Festival tahunan ini bukan sekadar ajang hiburan, tetapi juga simbol pelestarian tradisi leluhur dan upaya membangun jati diri generasi muda Lamandau di tengah arus modernisasi.
Baca Juga : Festival Babukung 2025 Resmi Dimulai, Diawali Ritual Adat Padah/Pamit Babukung di Lamandau
Menghidupkan Kembali Tradisi Leluhur
Babukung berasal dari kata lukung yang berarti topeng kayu, digunakan dalam ritual kematian sebagai bentuk penghormatan terakhir kepada orang yang telah meninggal. Namun kini, Babukung berkembang menjadi pertunjukan budaya yang sarat nilai filosofi dan sosial.
“Melalui festival ini, kami ingin menunjukkan bahwa budaya bukan sesuatu yang usang. Babukung adalah identitas, dan kami berkomitmen menjaganya agar tetap hidup,” ujar Bupati Lamandau Hendra Lesmana saat membuka acara di Lapangan Gawi Barinjam, Sabtu (8/11/2025).
Selain parade topeng khas Dayak, festival juga menampilkan tarian, musik tradisional, dan lomba membuat lukung yang diikuti oleh berbagai desa.
Ruang Ekspresi dan Edukasi Budaya
Festival Babukung kini juga menjadi ruang bagi generasi muda untuk belajar tentang akar budaya mereka. Banyak pelajar dan komunitas seni lokal yang terlibat langsung sebagai peserta maupun relawan.
“Kami ingin generasi muda tidak hanya menonton, tetapi juga memahami makna di balik setiap tarian dan simbol topeng yang mereka lihat,” kata Yuliana, salah satu panitia festival.
Selain pelestarian budaya, kegiatan ini juga dirancang sebagai sarana edukasi wisata budaya, menarik wisatawan domestik maupun mancanegara untuk mengenal kekayaan etnik Kalimantan Tengah.

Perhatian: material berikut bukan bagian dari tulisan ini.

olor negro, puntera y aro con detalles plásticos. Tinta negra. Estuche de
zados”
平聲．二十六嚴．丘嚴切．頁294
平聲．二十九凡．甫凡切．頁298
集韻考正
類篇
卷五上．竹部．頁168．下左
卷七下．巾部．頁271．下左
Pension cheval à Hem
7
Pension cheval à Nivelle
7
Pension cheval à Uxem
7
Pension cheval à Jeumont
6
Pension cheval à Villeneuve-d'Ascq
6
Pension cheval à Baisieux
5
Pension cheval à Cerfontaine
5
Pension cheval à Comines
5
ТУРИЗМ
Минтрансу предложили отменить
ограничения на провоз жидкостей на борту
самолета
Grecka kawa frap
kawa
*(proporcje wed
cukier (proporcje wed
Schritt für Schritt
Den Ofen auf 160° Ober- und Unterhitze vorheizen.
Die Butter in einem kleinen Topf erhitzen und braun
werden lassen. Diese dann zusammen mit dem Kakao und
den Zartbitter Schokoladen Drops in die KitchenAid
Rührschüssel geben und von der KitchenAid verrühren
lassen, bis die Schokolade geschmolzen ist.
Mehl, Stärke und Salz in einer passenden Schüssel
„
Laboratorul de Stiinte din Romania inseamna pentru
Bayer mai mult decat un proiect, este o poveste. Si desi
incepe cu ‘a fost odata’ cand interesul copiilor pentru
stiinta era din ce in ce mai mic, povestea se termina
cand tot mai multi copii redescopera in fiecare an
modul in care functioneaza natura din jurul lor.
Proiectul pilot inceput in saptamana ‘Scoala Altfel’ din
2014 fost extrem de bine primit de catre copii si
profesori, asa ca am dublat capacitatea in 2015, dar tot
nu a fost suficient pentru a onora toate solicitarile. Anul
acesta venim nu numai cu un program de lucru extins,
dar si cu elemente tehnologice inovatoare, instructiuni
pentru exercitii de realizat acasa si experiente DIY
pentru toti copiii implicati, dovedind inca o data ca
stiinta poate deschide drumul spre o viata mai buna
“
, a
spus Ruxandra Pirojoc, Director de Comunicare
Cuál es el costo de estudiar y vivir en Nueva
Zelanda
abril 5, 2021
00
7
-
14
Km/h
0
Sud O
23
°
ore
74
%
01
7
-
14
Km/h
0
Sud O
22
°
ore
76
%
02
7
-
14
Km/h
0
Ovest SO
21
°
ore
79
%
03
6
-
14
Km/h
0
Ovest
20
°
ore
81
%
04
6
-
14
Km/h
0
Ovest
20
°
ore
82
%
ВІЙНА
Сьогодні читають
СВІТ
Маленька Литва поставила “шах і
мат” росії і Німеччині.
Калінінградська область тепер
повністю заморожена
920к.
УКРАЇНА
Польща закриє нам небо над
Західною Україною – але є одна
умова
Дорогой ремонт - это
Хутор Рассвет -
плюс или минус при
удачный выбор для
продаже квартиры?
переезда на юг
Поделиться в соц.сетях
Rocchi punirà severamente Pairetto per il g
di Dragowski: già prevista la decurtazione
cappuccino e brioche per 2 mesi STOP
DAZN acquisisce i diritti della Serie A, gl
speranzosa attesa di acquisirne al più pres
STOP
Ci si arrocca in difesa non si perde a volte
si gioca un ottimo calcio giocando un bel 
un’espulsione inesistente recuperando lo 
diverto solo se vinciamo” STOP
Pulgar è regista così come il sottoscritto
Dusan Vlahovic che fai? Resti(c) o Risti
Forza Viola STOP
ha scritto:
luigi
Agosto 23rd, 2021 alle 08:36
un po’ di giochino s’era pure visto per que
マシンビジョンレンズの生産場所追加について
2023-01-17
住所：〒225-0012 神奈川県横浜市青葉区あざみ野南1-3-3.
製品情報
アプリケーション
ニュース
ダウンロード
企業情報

Dorongan untuk Ekonomi Kreatif Lokal
Pemerintah daerah melihat Festival Babukung sebagai momentum untuk mendorong ekonomi kreatif masyarakat, terutama di sektor kerajinan, kuliner, dan pariwisata.
“Antusiasme masyarakat luar daerah sangat besar. Ini peluang untuk mengembangkan ekonomi berbasis budaya,” jelas Kadis Pariwisata Lamandau, Eko Prasetyo.
Menatap Masa Depan Budaya Lamandau
Dengan semakin banyaknya dukungan dari pemerintah dan masyarakat, Festival Babukung diproyeksikan menjadi agenda budaya nasional.
“Babukung bukan hanya milik Lamandau, tapi milik Indonesia. Dari sini kita belajar, menjaga tradisi adalah bagian dari menyongsong masa depan,” tutup Bupati Hendra Lesmana.